How to tackle this squaring of inequality problem 
If the roots of quadratic equation     $$x^2 − 2ax + a^2 + a – 3 = 0$$ 
  are real and less than $3$, find the range of $a$.

The roots are   $a \pm \sqrt {3 – a}$
For the roots to be real, we must have  a < 3.
Also, for the roots to be less than 3, we must have $\pm \sqrt {3 – a } \lt 3 – a $
If squaring both sides is allowable, I will get $(a – 2)(a – 3) > 0$. Then the problem is solved.
The question is:- how to convince others that the squaring of both sides of $\pm \sqrt {3 - a } \lt 3 - a $ is allowable?
 A: Yes , since we have $$3\geq a$$ you can square the inequality with $+$ sign and you will get $$3-a<(3-a)^2$$ so you will get $$0<(3-a)(3-a-1)$$
$$-\sqrt{3-a}<3-a$$ is fulfilled for $$3>a$$
A: You don't have to calculate the roots, nor square them – only use high-school theorems on the sign of quadratic polynomials:


*

*The polynomial $p(x)=x^2 − 2ax + a^2 + a – 3$ has real roots, so its reduced discriminant is non-negative:
$$\Delta'=a^2-(a^2+a-3)=3-a \ge 0,\text{ i.e. } a\le 3.$$

*$3$ has to be outside the interval of the roots $x_1, x_2$: this means $p(3)=a^2-5a+6>0$. As the roots of $a^2-5a+6$ are $2$ and $3$, we must have $a<2\quad\text{or}\quad a>3$.

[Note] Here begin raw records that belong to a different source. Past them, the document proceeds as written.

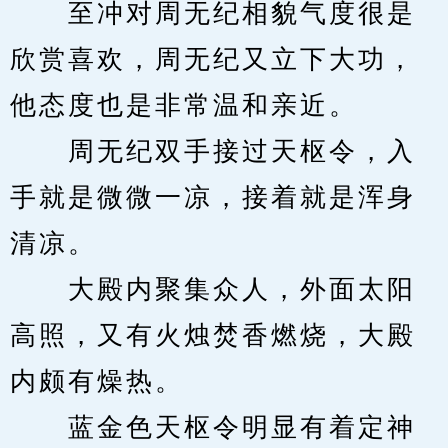
　　至冲对周无纪相貌气度很是
欣赏喜欢，周无纪又立下大功，
他态度也是非常温和亲近。
　　周无纪双手接过天枢令，入
手就是微微一凉，接着就是浑身
清凉。
　　大殿内聚集众人，外面太阳
高照，又有火烛焚香燃烧，大殿
内颇有燥热。
　　蓝金色天枢令明显有着定神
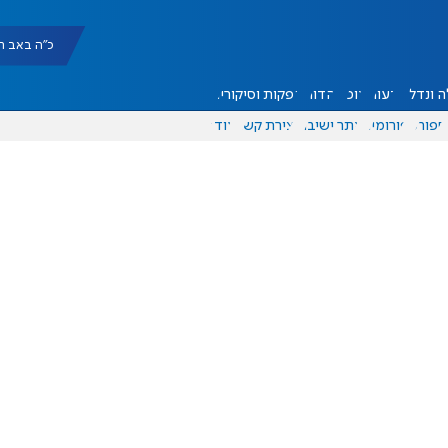
כ"ה באב תשפ"ו |
 ונדל"ן
דעות
אוכל
יהדות
הפקות וסיקורים
ספורט
פורומים
אתר ישיבה
יצירת קשר
עוד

*From condition 2, we know that either $3< x_1<x_2$ or $x_1<x_2<3$. In other words either  both roots are greater than $3$ or both are less. To ensure that we're in the latter case, it is enough to ensure their arithmetic mean is less than $3$. Now
$$\frac{x_1+x_2}2=a$$
so the condition is $a<3$.


Combining all these conditions, we obtain $\;a\in \color{red}{(-\infty,2)}$.
A: The inequality $\;\underbrace{- \sqrt {3 – a } }_{{-}}\leq \underbrace{3 – a}_{+}\;$ holds trivially.
As $\;3-a\geq 0\;$ and  $\;\sqrt {3 – a } \geq 0,\;$ squaring $\sqrt {3 – a } \geq 3 – a\;$ is legitimate, as stated by @auscrypt.
A: Since $x_1,x_2<3$ we have $3-x_i>0$ so their product is positive:$$ 0<9-3(x_1+x_2)+x_1x_2$$
thus $$0<9-6a+a^2+a-3 = a^2-5a+6=(a-3)(a-2)$$
So $a\in (-\infty ,2)\cup (3,\infty)$. But since the discriminat must be $\geq 0$ we get $a\leq 3$ so we have $a\in (-\infty ,2)$
Now let us prove that all $a<2$ are good.
We have $$x_1= a-\sqrt{3-a}\leq a<3$$ We are left if $x_2= a+\sqrt{3-a}$ is smaller than $3$ if $a<2$ i.e. $$\sqrt{3-a} <3-a$$ which is true since $3-a>1$
A: You can square both sides of an inequality $x<y$ to get $x^2<y^2$, provided $x\geq 0$.
A: Note that you will have different results while squaring both sides of 
$$ \sqrt {3 - a } \lt 3 - a$$
and
$$- \sqrt {3 - a } \lt 3 - a$$
If you take square of both sides by taking this into consideration, it is allowable.
A: It's not always allowable; take $a = 2.99$, then $-\sqrt{3-a} = -0.1 < 0.01 = 3-a$. But squaring both sides gives $0.01<0.0001$, which is false. The issue is that negative signs cause issues when you square, since the absolute value of the left side may be larger than the right.
To solve this problem, note that both roots are real when $a\le 3$, and note that the largest root, $a + \sqrt{3-a}$ is less than $3$. So $a + \sqrt{3-a} < 3$, and so $\sqrt{3-a} < 3-a$. Here, we are allowed to square, because there is no negative sign, which is the key. Then you solve the quadratic, which is straightforward.
A: You can avoid squareing inequality. 
Since $2a =x_1+x_2 <6$ we have $a<3$ and $$a^2+a-3=x_1x_2 < 9$$ we have also $a^2+a-12 =(a+4)(a-3)<0$ so $a\in (-4,3)$. 
A: $y=(x-a)^2+(a-3)$;
$a-3 >0:$ This parabola does not cut the $x-$axis ($(x-a)^\ge 0)$.
Hence $a-3\le 0$.
Roots:
$y=(x-a)^2 +(a-3) = 0;$
$x_{1,2}=a\pm \sqrt{3-a} <3$.
1)Let $0\le a \lt 3$ ($a=3$ is ruled out)
$\sqrt{3-a} <3-a=\sqrt{3-a}\sqrt{3-a}$.
This is true for $\sqrt{3-a} >1$, or $ 3-a >1$.
Hence $2>a \ge 0$.
2) Let $a <0$;
Then $-|a| +\sqrt{3+|a|} <3$.
$\sqrt{3+|a|} <3+|a|=\sqrt{3+|a|}\sqrt{3+|a|}.$
This is true for $\sqrt{3+|a|} >1$, or $3+|a|>1$.
Hence $a<0$;
Combining:
$a \in (-\infty, 2)$